Dataset excerpts:
:::::

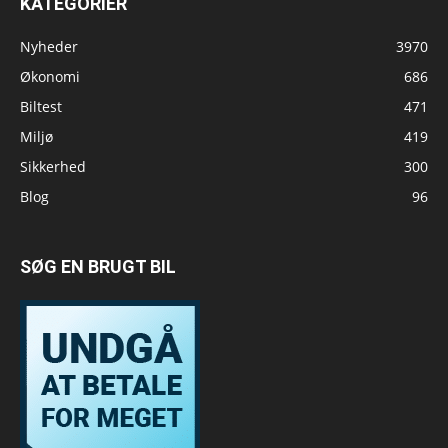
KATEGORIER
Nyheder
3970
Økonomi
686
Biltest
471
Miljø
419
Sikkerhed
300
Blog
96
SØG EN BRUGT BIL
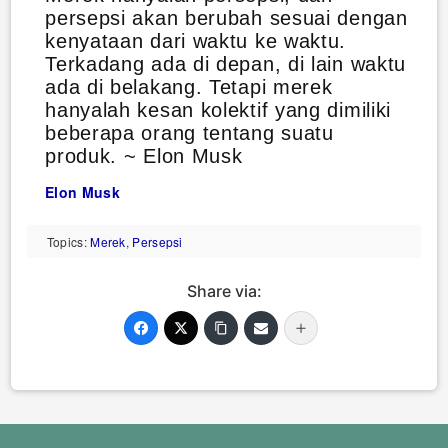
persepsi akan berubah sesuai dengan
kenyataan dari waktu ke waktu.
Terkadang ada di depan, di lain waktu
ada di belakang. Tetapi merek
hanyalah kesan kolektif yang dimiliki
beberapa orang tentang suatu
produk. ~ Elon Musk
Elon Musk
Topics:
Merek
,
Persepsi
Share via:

:::::

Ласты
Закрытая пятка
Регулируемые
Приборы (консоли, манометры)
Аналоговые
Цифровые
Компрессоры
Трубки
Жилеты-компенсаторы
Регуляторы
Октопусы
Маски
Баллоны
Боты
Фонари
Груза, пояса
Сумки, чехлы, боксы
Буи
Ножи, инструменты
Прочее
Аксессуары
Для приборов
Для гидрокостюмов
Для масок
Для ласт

:::::

The task: In the data above, which lines have "waktu"? Report each of them.

Completed exercise:
kenyataan dari waktu ke waktu.
Terkadang ada di depan, di lain waktu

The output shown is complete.